### Brief
Quote the entries word for word. Omit the pictures.

··· Source information ···

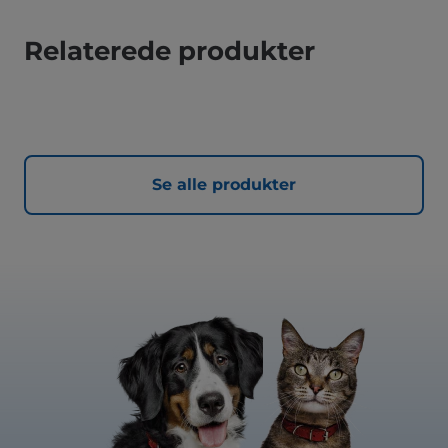
Relaterede produkter
Se alle produkter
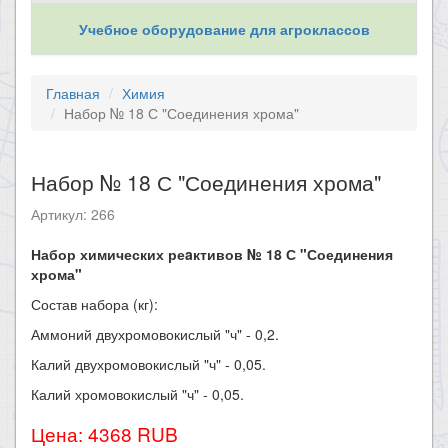
Учебное оборудование для агроклассов
Главная
Химия
Набор № 18 С "Соединения хрома"
Набор № 18 С "Соединения хрома"
Артикул: 266
Набор химических реaктивов № 18 С "Соединения
хрома"
Состав набора (кг):
Аммоний двухромовокислый "ч" - 0,2.
Калий двухромовокислый "ч" - 0,05.
Калий хромовокислый "ч" - 0,05.
Цена: 4368 RUB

···

### Response box
Relaterede produkter
Se alle produkter
Учебное оборудование для агроклассов
Главная
Химия
Набор № 18 С "Соединения хрома"
Набор № 18 С "Соединения хрома"
Артикул: 266
Набор химических реaктивов № 18 С "Соединения
хрома"
Состав набора (кг):
Аммоний двухромовокислый "ч" - 0,2.
Калий двухромовокислый "ч" - 0,05.
Калий хромовокислый "ч" - 0,05.
Цена: 4368 RUB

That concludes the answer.